Alternative therapies for joint pain and menopause include acupuncture and yoga. These are low-impact and low-intensity pain relievers that can keep your blood flowing, and your endorphin levels flowing too. Endorphin is a hormone that is a natural pain reliever, and with increased flow, you will experience increased levels of pain relief.
Many studies have shown that acupuncture is very helpful when it comes to relieving pain during menopause. It can help with joint pain, but it also helps to reduce hot flashes.
You may also experience better sleep when you get acupuncture during menopause. This exercise targets the connective tissue to relieve pain with increased endorphin levels and reduced inflammation overall.
Yoga can accomplish the same effect because the blood flow is low impact and low in intensity. Yoga will also help with breathing and can help to improve your endorphin levels as well as give you a natural lift that reduces overall pain.
A healthy lifestyle is the most important thing to do when you are managing joint pain.
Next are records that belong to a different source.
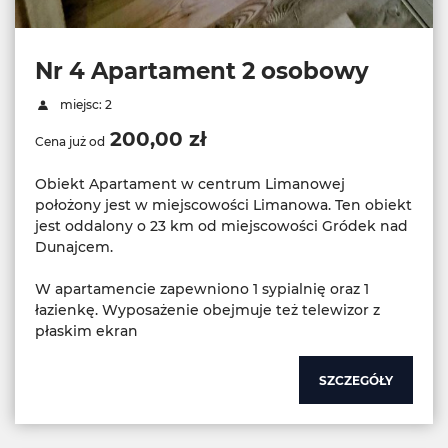
Nr 4 Apartament 2 osobowy
miejsc: 2
200,00 zł
Cena już od
Obiekt Apartament w centrum Limanowej
położony jest w miejscowości Limanowa. Ten obiekt
jest oddalony o 23 km od miejscowości Gródek nad
Dunajcem.
W apartamencie zapewniono 1 sypialnię oraz 1
łazienkę. Wyposażenie obejmuje też telewizor z
płaskim ekran
SZCZEGÓŁY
You want to watch your diet, stop smoking, and stay active. These are the three most important things to do when you are trying to reduce joint pain.
A diet rich in anti-inflammatories such as kale, spinach, and other leafy greens can help. Start a schedule where you are exercising regularly and you will begin to experience the natural pain relief that comes with exercise. If you are a smoker, now is a good time to quit as it will reduce your blood flow and your ability to fight off the inflammation that causes menopausal joint pain.
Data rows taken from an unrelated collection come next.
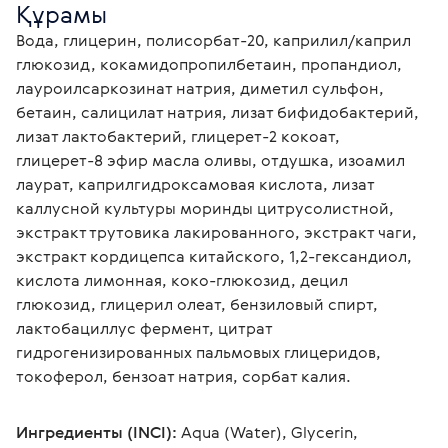
Құрамы
Вода, глицерин, полисорбат-20, каприлил/каприл 
глюкозид, кокамидопропилбетаин, пропандиол, 
лауроилсаркозинат натрия, диметил сульфон, 
бетаин, салицилат натрия, лизат бифидобактерий, 
лизат лактобактерий, глицерет-2 кокоат, 
глицерет-8 эфир масла оливы, отдушка, изоамил 
лаурат, каприлгидроксамовая кислота, лизат 
каллусной культуры моринды цитрусолистной, 
экстракт трутовика лакированного, экстракт чаги, 
экстракт кордицепса китайского, 1,2-гександиол, 
кислота лимонная, коко-глюкозид, децил 
глюкозид, глицерил олеат, бензиловый спирт, 
лактобациллус фермент, цитрат 
гидрогенизированных пальмовых глицеридов, 
токоферол, бензоат натрия, сорбат калия.
Ингредиенты (INCI):
 Aqua (Water), Glycerin, 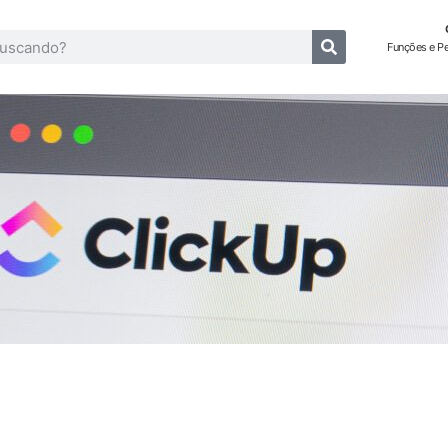
Funções e P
Relieve Menopause and Joint Pain Symptoms Today
When you have joint pain during menopause, it will feel like the aching joints that come with menopause will never stop hurting. But they can feel relief, with a little bit of lifestyle changes and pain management. Preventive strategies such as yoga, acupuncture, and a healthy diet coupled with regular activity will also help. Talk to your doctor if the pain becomes too much to live with.